Eu podia ouvir vozes abafadas ao fundo e quando pareceu ser uma pessoa gritando como se estivesse começando uma bronca, a ligação caiu.
Sem entender nem ligar pro que acabara de acontecer, coloquei o telefone no gancho e deitei no sofá. O barulho da televisão não atrapalhava e eu adormeci pensando no que iria fazer dali pra frente. Sonhei com corpos mortos de pulsos cortados sendo jogados num lado de sangue que fedia à podridão. Os corpos, ao tocarem o sangue, ganhavam vida e gritavam enquanto a carne podre ia sendo corroída pelo líquido vermelho-vibrante.
Acordei assustado quando um dos corpos me puxou pelo peito para dentro do lado, e quando abri os olhos, vi que era Clara quem estava me acordando.
– Desculpe, – Ela disse com uma expressão de preocupação – mas você não atendeu ao telefone, então eu pensei que tivesse acontecido alguma coisa.
– Imagine... – Eu respondi enquanto sentava no sofá e coçava os olhos. – Que horas são?

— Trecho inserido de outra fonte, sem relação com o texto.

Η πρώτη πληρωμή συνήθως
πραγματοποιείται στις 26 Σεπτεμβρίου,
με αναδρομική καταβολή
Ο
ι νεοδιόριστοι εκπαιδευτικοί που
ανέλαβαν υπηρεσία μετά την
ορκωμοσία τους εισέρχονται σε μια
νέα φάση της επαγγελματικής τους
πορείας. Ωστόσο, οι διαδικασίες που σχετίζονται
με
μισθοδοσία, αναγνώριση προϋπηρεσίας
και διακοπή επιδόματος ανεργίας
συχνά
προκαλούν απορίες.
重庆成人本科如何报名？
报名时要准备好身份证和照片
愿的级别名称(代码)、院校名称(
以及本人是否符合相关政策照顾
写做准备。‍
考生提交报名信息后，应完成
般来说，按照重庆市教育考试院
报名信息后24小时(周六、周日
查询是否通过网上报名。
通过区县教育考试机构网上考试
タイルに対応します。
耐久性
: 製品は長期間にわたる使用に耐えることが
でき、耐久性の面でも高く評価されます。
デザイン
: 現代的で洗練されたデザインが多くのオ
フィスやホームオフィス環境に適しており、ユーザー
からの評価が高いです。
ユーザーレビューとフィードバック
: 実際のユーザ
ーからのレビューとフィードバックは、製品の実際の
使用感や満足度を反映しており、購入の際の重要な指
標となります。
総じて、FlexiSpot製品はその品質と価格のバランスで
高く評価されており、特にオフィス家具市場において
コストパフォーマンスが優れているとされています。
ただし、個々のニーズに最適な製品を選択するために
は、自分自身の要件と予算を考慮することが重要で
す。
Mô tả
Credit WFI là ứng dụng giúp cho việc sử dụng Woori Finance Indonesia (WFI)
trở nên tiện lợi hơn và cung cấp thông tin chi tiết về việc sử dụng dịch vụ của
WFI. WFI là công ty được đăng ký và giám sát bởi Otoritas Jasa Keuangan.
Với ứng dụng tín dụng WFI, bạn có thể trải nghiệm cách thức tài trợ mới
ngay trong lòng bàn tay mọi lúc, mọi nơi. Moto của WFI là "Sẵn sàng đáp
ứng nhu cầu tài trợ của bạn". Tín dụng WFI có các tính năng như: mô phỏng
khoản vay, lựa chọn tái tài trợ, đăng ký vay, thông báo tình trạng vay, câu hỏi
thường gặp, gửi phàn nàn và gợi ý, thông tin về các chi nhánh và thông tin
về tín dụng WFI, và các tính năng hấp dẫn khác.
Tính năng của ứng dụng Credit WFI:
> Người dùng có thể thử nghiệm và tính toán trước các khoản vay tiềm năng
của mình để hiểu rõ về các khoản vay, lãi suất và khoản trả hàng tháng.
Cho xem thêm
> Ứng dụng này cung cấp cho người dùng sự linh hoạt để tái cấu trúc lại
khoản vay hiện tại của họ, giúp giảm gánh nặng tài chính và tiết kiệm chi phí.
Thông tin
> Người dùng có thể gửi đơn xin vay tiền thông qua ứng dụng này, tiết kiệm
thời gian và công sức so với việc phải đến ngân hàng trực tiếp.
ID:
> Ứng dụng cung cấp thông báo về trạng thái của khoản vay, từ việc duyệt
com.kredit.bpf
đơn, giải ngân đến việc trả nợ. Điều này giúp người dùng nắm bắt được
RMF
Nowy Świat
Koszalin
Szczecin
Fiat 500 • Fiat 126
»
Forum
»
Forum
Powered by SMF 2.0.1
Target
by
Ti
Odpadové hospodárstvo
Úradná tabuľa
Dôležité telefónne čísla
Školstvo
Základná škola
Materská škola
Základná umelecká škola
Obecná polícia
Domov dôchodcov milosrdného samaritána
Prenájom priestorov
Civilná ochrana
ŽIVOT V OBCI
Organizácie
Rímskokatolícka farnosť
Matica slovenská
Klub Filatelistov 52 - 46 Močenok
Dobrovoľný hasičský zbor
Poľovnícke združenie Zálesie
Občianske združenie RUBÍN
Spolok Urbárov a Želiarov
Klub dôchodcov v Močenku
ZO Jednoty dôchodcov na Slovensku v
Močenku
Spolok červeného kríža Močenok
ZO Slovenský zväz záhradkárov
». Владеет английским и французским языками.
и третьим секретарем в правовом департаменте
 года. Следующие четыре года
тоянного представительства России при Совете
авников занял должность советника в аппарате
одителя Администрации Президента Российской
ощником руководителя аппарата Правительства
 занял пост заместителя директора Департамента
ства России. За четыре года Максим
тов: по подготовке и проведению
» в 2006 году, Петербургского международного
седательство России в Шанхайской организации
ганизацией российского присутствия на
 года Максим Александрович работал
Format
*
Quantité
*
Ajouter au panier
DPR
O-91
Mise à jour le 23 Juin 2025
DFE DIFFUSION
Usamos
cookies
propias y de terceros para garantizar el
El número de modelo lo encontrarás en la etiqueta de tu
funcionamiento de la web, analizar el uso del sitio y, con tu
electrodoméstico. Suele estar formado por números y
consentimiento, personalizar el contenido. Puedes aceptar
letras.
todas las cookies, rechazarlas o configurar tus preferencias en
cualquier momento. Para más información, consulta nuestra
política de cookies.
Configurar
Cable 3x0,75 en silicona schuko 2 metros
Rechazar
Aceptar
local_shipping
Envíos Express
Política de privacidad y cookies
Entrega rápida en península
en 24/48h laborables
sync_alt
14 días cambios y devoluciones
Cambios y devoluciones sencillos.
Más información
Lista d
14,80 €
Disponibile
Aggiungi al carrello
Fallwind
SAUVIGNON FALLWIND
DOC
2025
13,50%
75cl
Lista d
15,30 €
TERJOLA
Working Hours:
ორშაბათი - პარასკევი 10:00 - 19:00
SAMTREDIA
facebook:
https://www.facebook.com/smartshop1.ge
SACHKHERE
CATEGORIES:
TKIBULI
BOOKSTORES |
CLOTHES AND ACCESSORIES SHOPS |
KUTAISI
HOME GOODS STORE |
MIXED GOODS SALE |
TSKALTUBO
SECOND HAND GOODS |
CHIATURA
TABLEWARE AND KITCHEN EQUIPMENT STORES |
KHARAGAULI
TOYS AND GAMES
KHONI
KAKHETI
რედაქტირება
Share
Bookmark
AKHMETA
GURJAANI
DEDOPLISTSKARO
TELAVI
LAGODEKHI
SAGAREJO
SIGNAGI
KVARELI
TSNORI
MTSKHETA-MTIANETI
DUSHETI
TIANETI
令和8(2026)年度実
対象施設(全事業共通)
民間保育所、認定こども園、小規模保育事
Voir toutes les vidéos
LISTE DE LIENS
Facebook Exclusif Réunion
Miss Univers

– Quase meio-dia. Você dormiu a noite toda aí? A propósito, seu pai esqueceu a porta da frente aberta de novo – Ela disse sorrindo, perdendo o ar de preocupada e abrindo as janelas.
– Não, eu não dormi aqui a noite toda. – “Foi num lugar pior... muito pior...”, pensei. – E não foi ele que não trancou a porta. – Eu disse enquanto ela abria a última janela.
– Foi você então? Ahahahaha! – Não respondi nada e ela ficou um pouco sem graça.
– Você não foi na cozinha, foi? – Eu sabia que pelo humor dela, a resposta seria negativa. O sangue ainda estava lá.
– Não, por quê? – Ela perguntou surpresa.
– Vamos sair daqui. Eu te explico daqui a pouco.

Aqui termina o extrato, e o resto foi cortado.